Rocha enfatizou que frequentemente ocorrem casos de desabastecimento ocasionando graves problemas para pessoas que fazem tratamento com medicamentos de uso contínuo.

“A falta dos medicamentos ofertados pelo SUS causam enormes problemas. Se a pessoa deixa de usar os remédios regularmente a doença se agrava, podendo levar até à morte. A falta do fornecimento obriga os pacientes a comprar o remédio. Muitos ficam pedindo favores de parentes e outras pessoas para poder adquirir os medicamentos, isso é humilhante, é terrível”, argumentou o parlamentar.

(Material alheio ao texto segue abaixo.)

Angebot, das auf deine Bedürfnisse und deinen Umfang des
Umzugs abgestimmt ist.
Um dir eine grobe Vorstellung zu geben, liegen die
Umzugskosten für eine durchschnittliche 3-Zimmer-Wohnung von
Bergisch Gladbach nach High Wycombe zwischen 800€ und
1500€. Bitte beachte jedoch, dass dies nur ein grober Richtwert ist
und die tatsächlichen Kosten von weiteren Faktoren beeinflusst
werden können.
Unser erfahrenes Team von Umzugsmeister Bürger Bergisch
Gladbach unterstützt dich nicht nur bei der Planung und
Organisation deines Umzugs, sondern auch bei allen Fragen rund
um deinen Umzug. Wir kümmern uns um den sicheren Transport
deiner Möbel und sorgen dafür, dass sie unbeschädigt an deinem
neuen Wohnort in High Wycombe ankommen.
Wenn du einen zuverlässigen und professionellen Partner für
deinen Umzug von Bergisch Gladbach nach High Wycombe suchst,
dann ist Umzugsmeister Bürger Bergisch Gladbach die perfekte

De acordo com Hildo Rocha, este ano tem sido mais difícil o recebimento de medicamentos na rede pública. O parlamentar lembrou que esse problema é antigo, mas que este ano faltou remédio até mesmo para quem está fazendo tratamento de câncer.

Rocha enfatizou que quem está com câncer já sofre muito e quando falta o medicamento, para o tratamento, como ocorreu este ano, o sofrimento é muito maior.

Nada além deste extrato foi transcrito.